Müssen wir das im Diskurs über Integration stärker thematisieren? Ich würde die Flüchtlinge nicht in den Vordergrund schieben. Man darf keine der drei Komponenten vernachlässigen, weder die rechte, noch die muslimische, noch die linke. Die Komplexität des Themas muss verstanden werden. Welche Szene im Film hat sie besonders bewegt?
Das Auftreten von Palästinenserpräsident Abbas im EU-Parlament, wo er uralte antijüdische Klischees bedient hat, und der Applaus der Abgeordneten. Wir wissen doch, wozu solche Klischees in der Vergangenheit geführt haben. Ganze jüdische Gemeinden sind unter dem Vorwurf der Brunnenvergiftung ausgelöscht worden. Im Europäischen Parlament wurde das Mittelalter beklatscht, das finde ich schrecklich.
Der Historiker Michael Wolffsohn lobt den Film, weil er deutlich mache dass eine Trennung von Antisemitismus, Antizionismus und Israel-Kritik künstlich sei. Sehen Sie das auch so?
Ich sehe vor allem, dass es angesichts des wachsenden Antisemitismus viel Zukunftsangst in den jüdischen Gemeinden gibt. Reinhard Schramm Sie brauchen eine Sicherheit, und das ist im Ernstfall nur der Staat Israel. Ich habe immer gesagt, wäre dieser Staat zehn Jahre eher gegründet worden, hätte ich vielleicht noch eine Großmutter erlebt oder einen Onkel.
Im Film sprachen Juden aus Frankreich darüber, keine Zukunft im Land zu sehen. Wie erleben Sie die Stimmung in der Gemeinde?
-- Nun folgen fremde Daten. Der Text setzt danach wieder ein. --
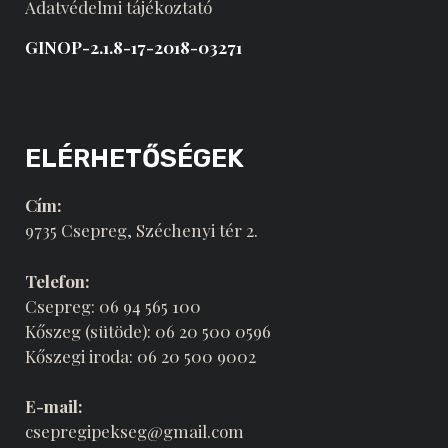
Adatvédelmi tájékoztató
GINOP-2.1.8-17-2018-03271
ELÉRHETŐSÉGEK
Cím:
9735 Csepreg, Széchenyi tér 2.
Telefon:
Csepreg: 06 94 565 100
Kőszeg (sütöde): 06 20 500 0596
Kőszegi iroda: 06 20 500 9002
E-mail:
csepregipekseg@gmail.com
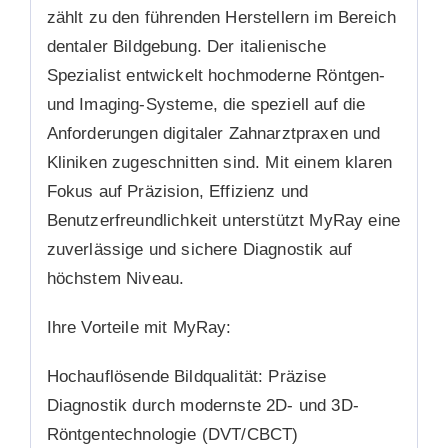
zählt zu den führenden Herstellern im Bereich
dentaler Bildgebung. Der italienische
Spezialist entwickelt hochmoderne Röntgen-
und Imaging-Systeme, die speziell auf die
Anforderungen digitaler Zahnarztpraxen und
Kliniken zugeschnitten sind. Mit einem klaren
Fokus auf Präzision, Effizienz und
Benutzerfreundlichkeit unterstützt MyRay eine
zuverlässige und sichere Diagnostik auf
höchstem Niveau.
Ihre Vorteile mit MyRay:
Hochauflösende Bildqualität:
Präzise
Diagnostik durch modernste 2D- und 3D-
Röntgentechnologie (DVT/CBCT)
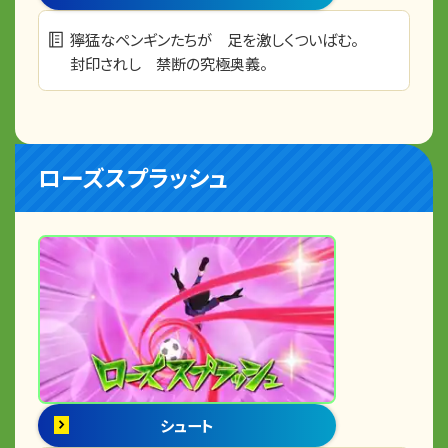
獰猛なペンギンたちが 足を激しくついばむ。
封印されし 禁断の究極奥義。
ローズスプラッシュ
シュート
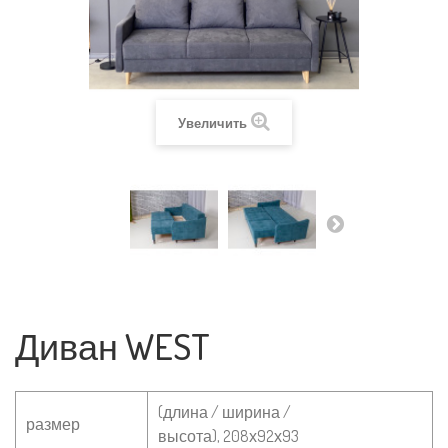
Увеличить
Диван WEST
(длина / ширина /
размер
высота),
208х92х93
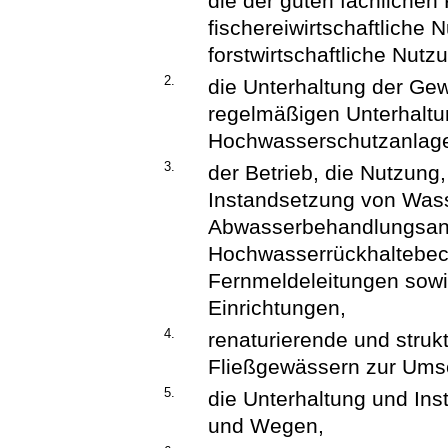
die der guten fachlichen
fischereiwirtschaftlich
forstwirtschaftliche Nutz
2.
die Unterhaltung der G
regelmäßigen Unterhaltu
Hochwasserschutzanlag
3.
der Betrieb, die Nutzung,
Instandsetzung von Was
Abwasserbehandlungsanl
Hochwasserrückhaltebec
Fernmeldeleitungen sow
Einrichtungen,
4.
renaturierende und str
Fließgewässern zur Umse
5.
die Unterhaltung und Ins
und Wegen,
Wir fühlen eine politische Atmosphäre, die in Thüringen weitgehend gut ist. Aber viele unserer Mitglieder fürchten, dass dies am Ende das Wachsen antijüdischer Vorbehalte nicht aufhalten wird. Schon heute trauen sich Juden, die eine Kippa tragen wollen, nicht, mit ihr durch die Stadt zu gehen. Sie haben Angst, und die ist der gegenwärtigen Situation in Deutschland und Europa geschuldet. So lange die Politik nicht entschieden dagegen vorgeht, so lange gibt es Zukunftsängste, denen ich oft nichts entgegensetzen kann. Sollte das anhalten, kann ich verstehen wenn junge Juden Deutschland verlassen werden. Wenn es der Politik an Sensibilität mangelt, befürchte ich eine solche Entwicklung.
Was genau meinen Sie mit fehlender Sensibilität in der Politik?
Zum Beispiel die Einseitigkeit der Kritik an Israel, auch seitens mancher Politiker. Es geht nicht darum, israelische Politik zu loben. Sondern darum, dass man alles zurückweist, was die Existenzberechtigung des israelischen Staates infrage stellt und dass Leute nicht unterstützt werden, die das tun. Die Bedrohung Israels ist die Bedrohung jüdischen Lebens. Diese Verunsicherung sollte man unseren Gemeinden ersparen.
Netanjahu hat den Bau einer neuen Siedlung angekündigt. Können Sie verstehen, wenn Menschen in Deutschland israelische Siedlungspolitik kritisieren?
Das kritisieren auch viele Juden, in Israel und in Deutschland. Ich verstehe die Kritik und ich verstehe auch Ängste der Palästinenser. Aber das heißt doch nicht, dass man den Antisemitismus in Deutschland nicht als komplexes Problem betrachten muss. Noch einmal: Das Wegdrücken des muslimischen Anteils finde ich falsch.
Antisemitismus unter dem Deckmantel von Israel-Kritik – wie nehmen Sie das wahr?
Ich bekomme selber rechtsextremistische Briefe, in denen sich die Absender auf die Situation in Nahost berufen. Wir haben in Thüringen Kinder, die wegen des muslimischen Antisemitismus Probleme in der Schule haben.
Welche Vorfälle sind das?
Sie werden als jüdische Kinder direkt oder indirekt mit verantwortlich für israelische Politik gemacht. Es gab an zwei Schulen solche Vorfälle, bei denen ich mich persönlich eingeschaltet habe. Ich möchte aus Rücksicht auf die Betroffenen nicht konkret werden. Es sind Einzelfälle, aber so etwas hat es noch vor wenigen Jahren nicht gegeben.